**Your objective**
Output exactly, in the material below, the lines from the one with "paddler, who died" through the one with "Read More About UCSD". Omit all pictures.

**Records provided**
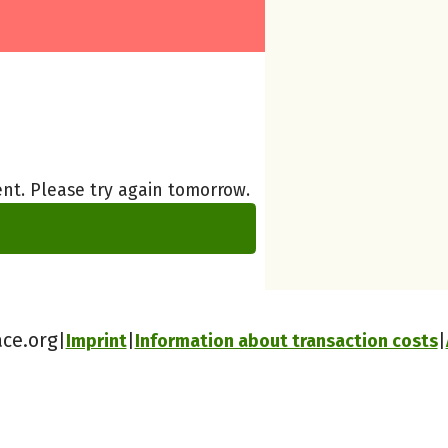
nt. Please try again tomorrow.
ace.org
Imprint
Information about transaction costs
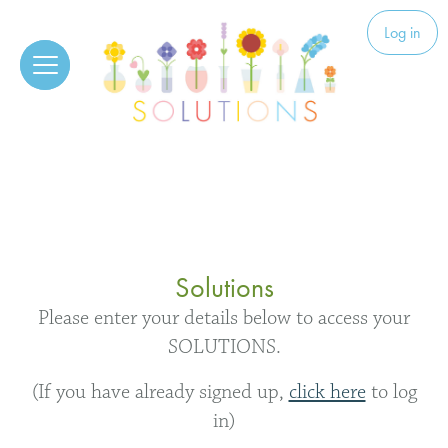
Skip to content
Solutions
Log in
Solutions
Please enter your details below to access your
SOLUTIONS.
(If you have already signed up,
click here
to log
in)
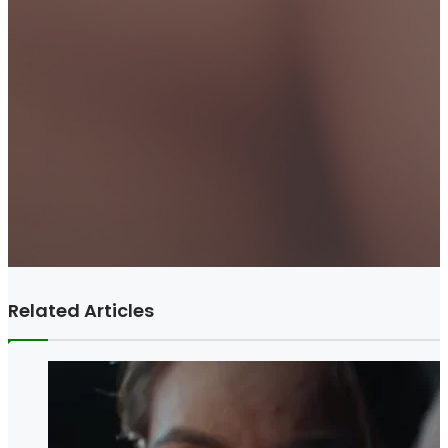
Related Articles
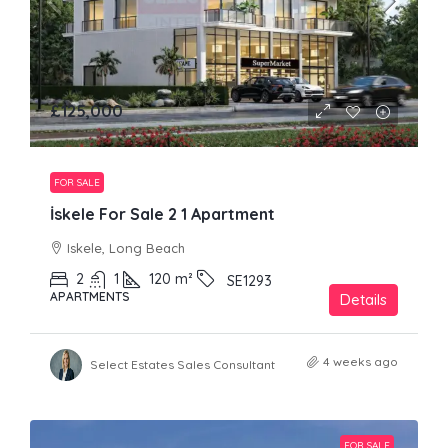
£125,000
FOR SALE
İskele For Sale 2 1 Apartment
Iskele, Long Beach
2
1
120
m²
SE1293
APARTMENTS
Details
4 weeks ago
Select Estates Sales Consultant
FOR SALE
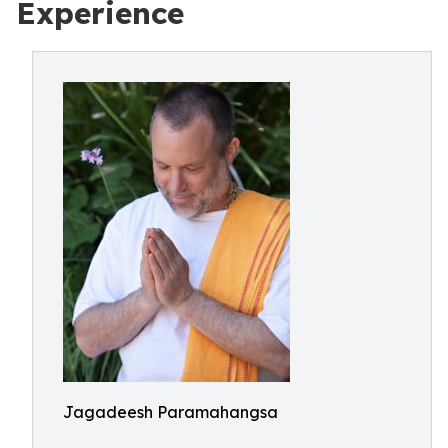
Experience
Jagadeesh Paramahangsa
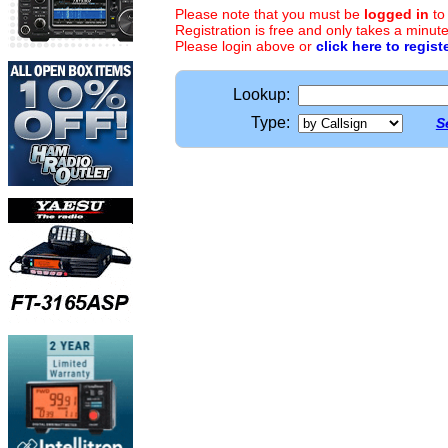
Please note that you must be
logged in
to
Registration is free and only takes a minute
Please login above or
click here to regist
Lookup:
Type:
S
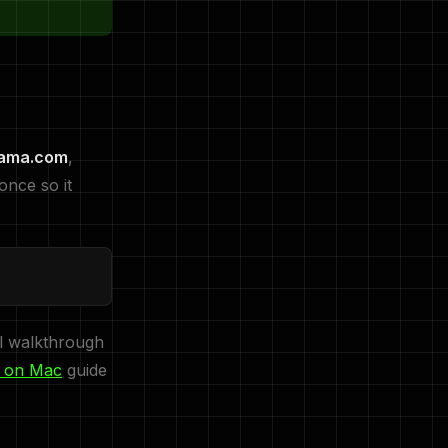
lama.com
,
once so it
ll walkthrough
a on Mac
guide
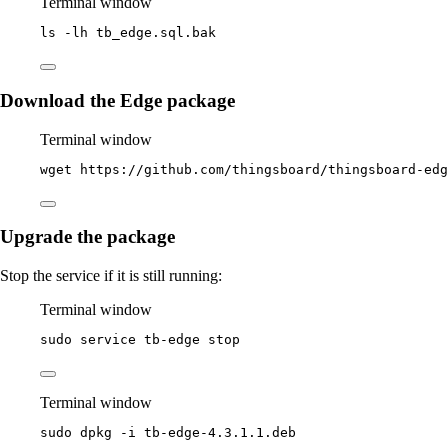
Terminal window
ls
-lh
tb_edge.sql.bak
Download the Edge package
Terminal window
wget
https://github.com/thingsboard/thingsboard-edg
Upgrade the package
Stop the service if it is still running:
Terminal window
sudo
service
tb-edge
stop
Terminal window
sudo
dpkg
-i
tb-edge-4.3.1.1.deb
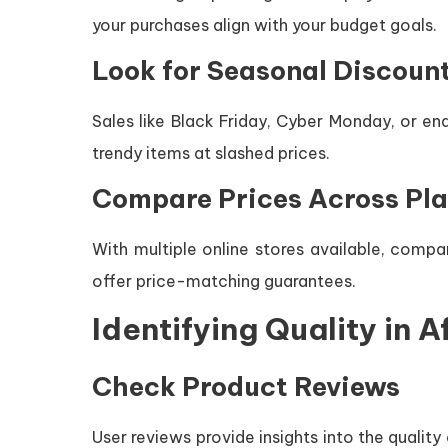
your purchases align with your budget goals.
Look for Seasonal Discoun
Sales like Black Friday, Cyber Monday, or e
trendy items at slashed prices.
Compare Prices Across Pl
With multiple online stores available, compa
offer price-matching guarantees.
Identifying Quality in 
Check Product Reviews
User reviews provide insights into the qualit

* * *

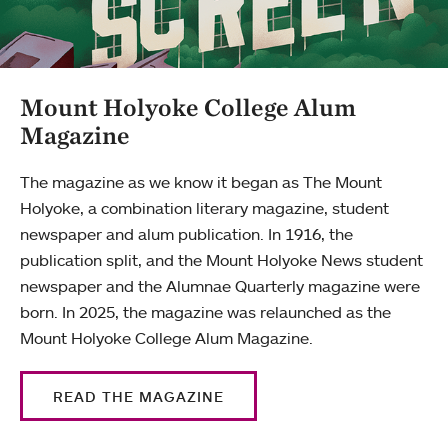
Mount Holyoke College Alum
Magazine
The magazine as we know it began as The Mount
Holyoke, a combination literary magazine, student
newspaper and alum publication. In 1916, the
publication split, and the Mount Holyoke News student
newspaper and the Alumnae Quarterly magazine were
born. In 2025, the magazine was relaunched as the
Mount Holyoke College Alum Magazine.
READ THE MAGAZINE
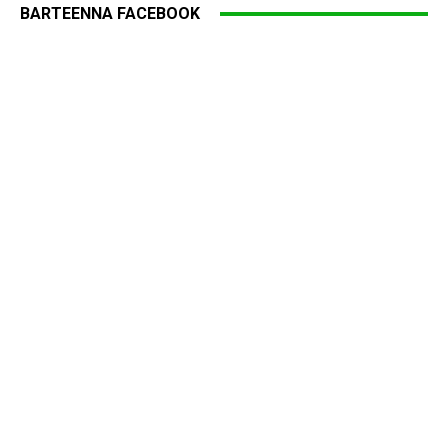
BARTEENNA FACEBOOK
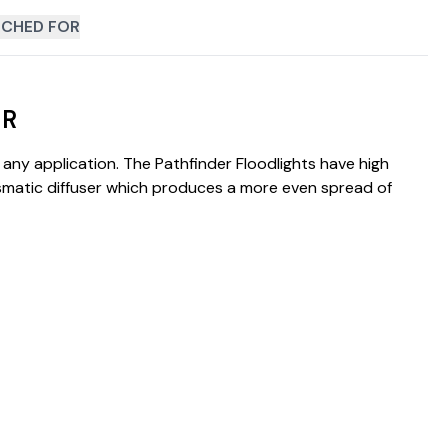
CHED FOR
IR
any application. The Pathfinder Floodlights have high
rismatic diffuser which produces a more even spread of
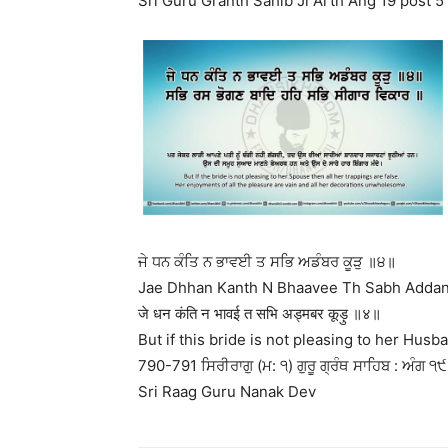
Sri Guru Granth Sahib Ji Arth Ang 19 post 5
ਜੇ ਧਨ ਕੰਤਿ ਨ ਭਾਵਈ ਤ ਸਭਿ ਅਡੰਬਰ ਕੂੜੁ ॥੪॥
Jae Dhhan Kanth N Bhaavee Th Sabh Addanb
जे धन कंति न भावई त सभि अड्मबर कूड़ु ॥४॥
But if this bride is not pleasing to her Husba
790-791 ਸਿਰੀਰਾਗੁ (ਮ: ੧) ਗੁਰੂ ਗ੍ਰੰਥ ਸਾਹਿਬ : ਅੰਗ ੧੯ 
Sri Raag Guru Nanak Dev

...

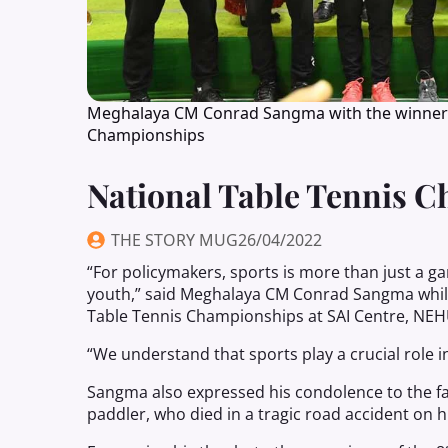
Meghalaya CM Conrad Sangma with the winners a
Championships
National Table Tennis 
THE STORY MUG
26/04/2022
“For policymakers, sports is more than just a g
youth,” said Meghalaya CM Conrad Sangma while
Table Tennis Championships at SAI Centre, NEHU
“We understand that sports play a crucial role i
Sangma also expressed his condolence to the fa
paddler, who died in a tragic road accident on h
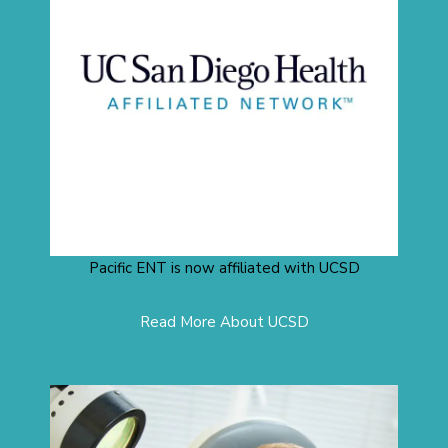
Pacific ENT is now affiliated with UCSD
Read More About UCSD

**Task result**
paddler, who died in a tragic road accident on h
Pacific ENT is now affiliated with UCSD
Read More About UCSD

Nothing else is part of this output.